Di dalam Islampun tidak ada dikotomi antara keterampilan agama dan keterampilan non agama. Memang ada pengajian ilmu dasar-dasar agama, seperti fiqih, hadis dan semacamnya tapi seharusnya ilmu apapun, harus menjadikan manusia betul-betul menjadi khalifatullah fil ardl.
Maka jangan sampai lagi-lagi proses, bahwa masyarakat santri harus mandiri, bagaimana bisa mandiri kalau dia hanya sholat saja, bagaimana bisa mandiri kalau dia hanya ngaji saja, belum lagi kasus, apakah niatnya melakukan semua itu betul-betul untuk mencari keridhoan Allah. Ini yang penting.
Sekarang ada macam-macam model pesantren, ada yang pesantren salaf, ada pesantren modern, dan ada pesantren yang mengkombinasikan pesantren modern dan salaf. Perbedaan model seperti ini tidak terlalu menjadi kendala. Kalau dikelola dengan baik, semua pesantren dengan tipe apapun memiliki peluang yang sama. Yang salaf misalnya, dengan kemandirian itu bisa menjadi peluang yang bagus, yaitu dengan melakukan kontekstualisasi nilai-nilai salaf ke dalam masa saat ini.
Kalau modern, ini perlu ada sedikit penahan, sebagai antisipasi nilai-nilai pesantren yang menjadi benang merah sejak awal berdirinya hilang. Kemudian yang campuran (antara salaf dan modern), yang tipe ini perlu betul-betul menjaga kurikulumnya agar melahirkan karakteristik yang kuat dalam diri alumninya, diantara karakteristik itu bisa dalam bidang kreatifitas dan inovasi.
Kalau itu berhasil, maka peluang itu sama dimiliki. Tapi kalau tidak berhasil merumuskan, semuanya punya potensi yang gagal. Yang modern bisa terlalu ke depan sehingga kehilangan nilai-nilai kesantriannya, yang salaf mungkin terkungkung pada masa lalu, sehingga kemandiriannya tidak bisa dioptimalkan, begitu pula dengan yang campuran akan buram kalau tanpa mendesain kurikulumnya dengan akurat.

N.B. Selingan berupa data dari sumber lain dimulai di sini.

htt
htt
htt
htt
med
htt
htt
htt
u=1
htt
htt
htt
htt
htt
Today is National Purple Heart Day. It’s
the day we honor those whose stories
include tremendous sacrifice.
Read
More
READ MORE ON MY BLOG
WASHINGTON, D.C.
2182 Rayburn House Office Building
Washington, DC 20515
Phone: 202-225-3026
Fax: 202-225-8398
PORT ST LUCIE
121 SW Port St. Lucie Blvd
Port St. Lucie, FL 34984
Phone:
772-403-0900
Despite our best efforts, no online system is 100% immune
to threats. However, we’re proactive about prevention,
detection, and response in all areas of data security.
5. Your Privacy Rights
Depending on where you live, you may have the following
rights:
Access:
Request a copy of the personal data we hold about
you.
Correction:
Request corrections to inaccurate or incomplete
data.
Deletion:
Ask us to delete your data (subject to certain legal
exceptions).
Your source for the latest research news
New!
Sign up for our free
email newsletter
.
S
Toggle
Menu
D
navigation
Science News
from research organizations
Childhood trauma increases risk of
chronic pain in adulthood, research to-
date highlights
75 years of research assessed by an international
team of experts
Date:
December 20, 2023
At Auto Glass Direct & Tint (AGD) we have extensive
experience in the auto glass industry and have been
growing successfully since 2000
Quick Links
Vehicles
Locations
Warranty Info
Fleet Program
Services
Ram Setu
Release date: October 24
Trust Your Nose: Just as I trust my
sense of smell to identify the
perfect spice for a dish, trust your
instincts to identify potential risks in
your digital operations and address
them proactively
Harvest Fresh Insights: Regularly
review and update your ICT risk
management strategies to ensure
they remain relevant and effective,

Karena dengan cara mandiri, pesantren dapat menjalankan tujuan utamanya sebagai wadah pendidikan agama yang kuat di tengah-tengah masyarakat, “Pesantren harus menjadi dirinya sendiri. Pesantren tidak boleh tergantung pada yang lain.” kemandirian membuat pesantren akan berusaha keras memunculkan nilai-nilai kreatifitas dan inovasi, hingga mampu menjalani kehidupan di segala era. (Mufti/MT)
Oleh: Prof. Dr. Abd. A’la, mantan rektor Universitas Islam Negeri Sunan Ampel (UINSA) Surabaya.